Die Herbststürme bringen einerseits wunderschönes Strandgut wie den Bernstein mit sich, andererseits ist die Steilküste durch Unterspülung und darauf folgenden Abbruch bedroht.

Seit etwa 150 Jahren gibt es eine Rückbildungsphase. Die See nimmt sich mehr Sand, als sie wieder aufspülen kann. So fordert das Meer jährlich einen Tribut von mehreren tausend Kubikmetern Tonerde, die unterspült wird und schließlich abbricht.

Wie Wind und Wasser den Sand an die Küsten werfen, ihn wieder wegreißen und so die Ufer Hiddensees einer ständigen Veränderung unterziehen, gehört zu den Alltäglichkeiten, mit denen die Hiddenseer seit Jahrhunderten leben.
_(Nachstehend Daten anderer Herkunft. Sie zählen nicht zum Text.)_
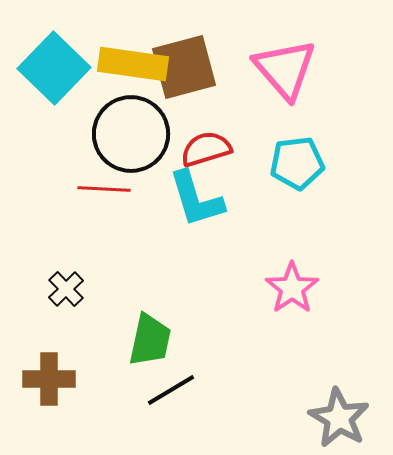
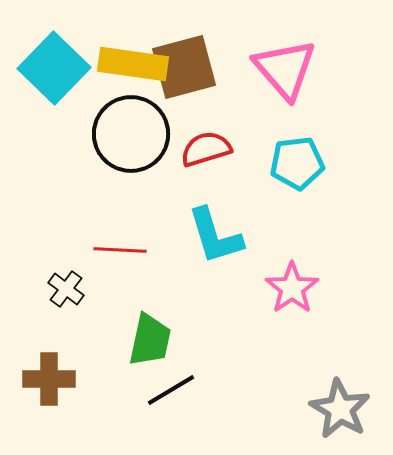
red line: moved 16 px right, 61 px down
cyan L-shape: moved 19 px right, 37 px down
black cross: rotated 9 degrees counterclockwise
gray star: moved 1 px right, 9 px up
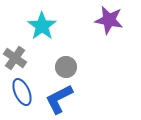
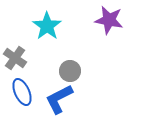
cyan star: moved 5 px right
gray circle: moved 4 px right, 4 px down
Dieses und vieles mehr erfährt der geneigte Besucher bei den regelmäßigen Vorträgen im "Henni-Lehmann-Haus" oder in der "Heiderose" von Jörg Kachelmann oder dem Meteorologen Stefan Kreibohm.

An eine stürmische Nacht erinnert sich der Meteorologe, es war die vom 3. zum 4. Dezember 1999. Da gab es die Hiddenseer Wetterstation ein gutes Jahr. Es wurden Windböen von 178 Kilometer pro Stunde registriert. Dafür passierte auf der Insel recht wenig. Ein paar Dächer wurden abgedeckt, Sanddornbüsche aus der Erde gerissen, zwei Strandkörbe rollten wie Bälle über ein Grundstück in der Heide. Fahrräder veränderten ihren Standort, wenn sie nicht irgendwo fest angeschlossen waren. Nur die Bäume hielten stand.

Von einem heftigen Schneesturm sprach Kreibohm auch. Dieser ereignete sich in der Nacht vom 19. zum 20. März 2000 oder er entsann sich des spektakulären Sommeranfanges im selben Jahr. In Vitte wurden damals 36 Grad Celsius im Schatten gemessen.